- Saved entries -
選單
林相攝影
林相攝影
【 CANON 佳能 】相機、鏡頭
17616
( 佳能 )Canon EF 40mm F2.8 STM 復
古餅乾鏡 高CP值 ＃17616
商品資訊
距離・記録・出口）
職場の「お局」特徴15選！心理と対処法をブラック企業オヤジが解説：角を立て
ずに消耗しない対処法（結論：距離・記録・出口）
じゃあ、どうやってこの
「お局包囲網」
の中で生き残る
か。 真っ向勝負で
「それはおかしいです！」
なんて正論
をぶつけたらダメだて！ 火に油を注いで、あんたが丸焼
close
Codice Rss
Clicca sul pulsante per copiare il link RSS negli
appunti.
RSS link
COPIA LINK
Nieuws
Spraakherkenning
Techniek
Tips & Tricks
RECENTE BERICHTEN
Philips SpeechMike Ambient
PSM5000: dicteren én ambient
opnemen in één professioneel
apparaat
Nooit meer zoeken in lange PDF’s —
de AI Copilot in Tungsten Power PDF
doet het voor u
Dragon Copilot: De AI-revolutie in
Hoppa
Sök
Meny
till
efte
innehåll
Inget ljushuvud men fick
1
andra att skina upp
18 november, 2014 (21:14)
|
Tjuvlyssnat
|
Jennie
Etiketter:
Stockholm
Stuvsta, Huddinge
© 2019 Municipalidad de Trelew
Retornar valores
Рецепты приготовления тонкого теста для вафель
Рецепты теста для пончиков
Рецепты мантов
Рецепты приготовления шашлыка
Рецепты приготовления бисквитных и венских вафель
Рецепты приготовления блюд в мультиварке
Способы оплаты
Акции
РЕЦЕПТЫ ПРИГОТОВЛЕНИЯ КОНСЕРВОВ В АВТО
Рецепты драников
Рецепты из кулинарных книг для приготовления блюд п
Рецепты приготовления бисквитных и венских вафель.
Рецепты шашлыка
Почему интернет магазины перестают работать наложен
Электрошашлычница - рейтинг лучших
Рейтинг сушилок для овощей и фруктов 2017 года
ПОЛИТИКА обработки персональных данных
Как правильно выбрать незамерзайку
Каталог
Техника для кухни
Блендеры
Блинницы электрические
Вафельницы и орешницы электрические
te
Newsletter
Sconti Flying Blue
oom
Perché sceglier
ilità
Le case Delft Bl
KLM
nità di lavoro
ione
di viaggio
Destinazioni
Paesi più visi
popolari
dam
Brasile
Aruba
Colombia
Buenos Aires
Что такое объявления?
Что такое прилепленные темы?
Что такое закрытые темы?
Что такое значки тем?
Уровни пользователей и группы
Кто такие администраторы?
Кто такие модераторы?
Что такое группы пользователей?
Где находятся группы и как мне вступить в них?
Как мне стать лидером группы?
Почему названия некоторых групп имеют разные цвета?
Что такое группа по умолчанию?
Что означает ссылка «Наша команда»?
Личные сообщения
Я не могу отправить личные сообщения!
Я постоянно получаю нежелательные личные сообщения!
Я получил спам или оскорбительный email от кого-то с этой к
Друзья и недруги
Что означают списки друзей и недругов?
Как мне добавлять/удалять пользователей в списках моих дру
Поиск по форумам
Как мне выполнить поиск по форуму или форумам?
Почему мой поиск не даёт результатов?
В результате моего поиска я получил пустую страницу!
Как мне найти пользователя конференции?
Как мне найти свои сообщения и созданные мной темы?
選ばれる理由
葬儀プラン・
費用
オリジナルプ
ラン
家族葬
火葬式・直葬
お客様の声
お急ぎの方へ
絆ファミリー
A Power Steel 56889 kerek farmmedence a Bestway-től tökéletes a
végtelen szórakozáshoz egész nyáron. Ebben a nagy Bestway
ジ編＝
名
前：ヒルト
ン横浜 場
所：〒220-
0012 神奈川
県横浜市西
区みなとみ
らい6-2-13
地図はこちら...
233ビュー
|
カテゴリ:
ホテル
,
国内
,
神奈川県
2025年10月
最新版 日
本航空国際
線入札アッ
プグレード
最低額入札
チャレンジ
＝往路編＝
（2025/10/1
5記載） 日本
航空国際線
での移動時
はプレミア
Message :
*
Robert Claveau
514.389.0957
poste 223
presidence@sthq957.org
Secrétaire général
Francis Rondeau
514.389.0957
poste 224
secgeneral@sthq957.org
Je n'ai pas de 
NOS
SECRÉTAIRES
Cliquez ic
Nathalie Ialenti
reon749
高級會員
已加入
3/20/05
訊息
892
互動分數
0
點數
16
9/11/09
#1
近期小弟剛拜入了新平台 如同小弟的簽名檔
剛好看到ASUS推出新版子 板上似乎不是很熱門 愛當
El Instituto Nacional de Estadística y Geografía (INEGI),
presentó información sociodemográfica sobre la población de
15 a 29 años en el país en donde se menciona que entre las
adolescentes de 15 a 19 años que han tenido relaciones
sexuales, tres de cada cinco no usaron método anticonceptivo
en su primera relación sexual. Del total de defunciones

- ASSIGNED TASK -
Only the lines above from the line with "Municipalidad de Trelew" to the line with "Рецепты шашлыка", those two lines included, should be reproduced exactly.

- TASK SOLUTION -
© 2019 Municipalidad de Trelew
Retornar valores
Рецепты приготовления тонкого теста для вафель
Рецепты теста для пончиков
Рецепты мантов
Рецепты приготовления шашлыка
Рецепты приготовления бисквитных и венских вафель
Рецепты приготовления блюд в мультиварке
Способы оплаты
Акции
РЕЦЕПТЫ ПРИГОТОВЛЕНИЯ КОНСЕРВОВ В АВТО
Рецепты драников
Рецепты из кулинарных книг для приготовления блюд п
Рецепты приготовления бисквитных и венских вафель.
Рецепты шашлыка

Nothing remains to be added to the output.